» DATA SHOWN:
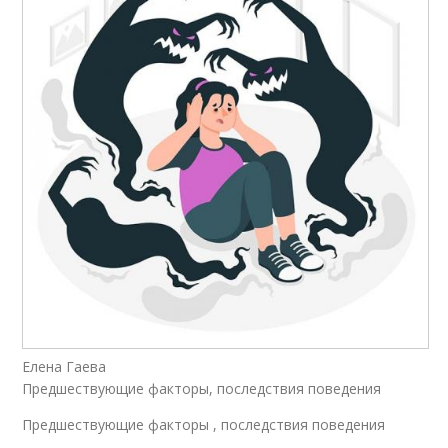
Елена Гаева
Предшествующие факторы, последствия поведения
Предшествующие факторы , последствия поведения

» HOW TO COMPLETE THIS TASK:
Please write out all the data word for word, but keep every picture out.

» ANSWER SECTION:
Елена Гаева
Предшествующие факторы, последствия поведения
Предшествующие факторы , последствия поведения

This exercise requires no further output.